Con riferimento al DPCM del 18 ottobre 2020, alla nota del Ministero dell’Istruzione, prot. n. 1896 del 19 ottobre 2020 e alla luce delle indicazioni dell’Ordinanza di Regione Lombardia n° 623 del 21 ottobre 2020, ancora oggetto di interpretazioni applicative a livello nazionale, regionale e provinciale, si forniscono alcune essenziali indicazioni relative alle attività scolastiche previste in presenza nell’istituto nella settimana dal 26 al 31 ottobre p.v.:
1) le lezioni continueranno secondo le modalità e gli orari sin qui seguiti in tutte le classi;
2) la settimana sarà utile per appurare che soprattutto gli alunni delle classi prime abbiano maggiore padronanza della piattaforma per la Didattica a Distanza;
3) sarà monitorata la situazione dell’effettiva disponibilità e/o presenza dei futuri docenti a seguito delle nomine provinciali;
4) riguardo alla concessione di PC in comodato d’uso gratuito, nella settimana indicata si procederà a consegnare i device a quanti saranno stati individuati come beneficiari a fronte della graduatoria stilata.

Infine si informa che fervono gli incontri a livello regionale e provinciale (tavoli di coordinamento, riunioni Regione Lombardia – ANCI). E’ inoltre prevista lunedì 26 una riunione del Direttore Generale dell’USR Lombardia, dott.ssa Celada, con i dirigenti delle scuole capofila di ambito a cui seguirà il giorno 27 una conferenza di servizi indetta dal dirigente dell’UST di Brescia, dott. Bonelli, con la partecipazione di tutti i dirigenti scolastici della provincia di Brescia. Nel precisare che sarà cura della scrivente comunicare la modalità di prosecuzione delle attività didattiche non appena possibile, si ringrazia per l’attenzione e si porgono cordiali saluti“, il dirigente scolastico, Roberta Pugliese.

LE REAZIONI - ”Mentre è in corso di emanazione il DPCM che porterà la didattica a distanza per le secondarie almeno al 75% la dirigente scolastica dell’istituto Ghislandi Tassara di Breno, fregandosene della salute dei nostri ragazzi, si fa beffa delle ordinanze regionali necessarie per contenere il virus assassino.
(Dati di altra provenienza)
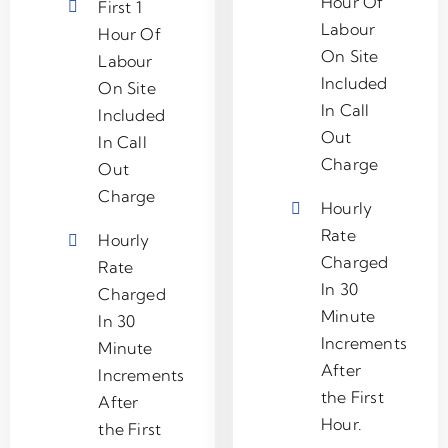
Hour Of
First 1
Labour
Hour Of
On Site
Labour
Included
On Site
In Call
Included
Out
In Call
Charge
Out
Charge
Hourly
Rate
Hourly
Charged
Rate
In 30
Charged
Minute
In 30
Increments
Minute
After
Increments
the First
After
Hour.
the First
Decisione, quella della DAD obbligatoria, presa in estrema ratio a seguito delle accorate richieste del comitato tecnico scientifico. Dopo aver segnalato al Prefetto questa gravissima violazione di un provvedimento assunto di concerto con il Ministro della Salute sarà mia premura accertarmi che lunedì la legge venga rispettata, è il commento su Facebook dell’assessore regionale Davide Caparini.

Un gruppo di genitori si è schierato con il dirigente scolastico sostenendo: “Il Ghislandi Tassara è in sicurezza per i nostri figli, invece non lo sono i trasporti con treni strapieni e qui la competenza è delle Regione”. La querelle è destinata a proseguire.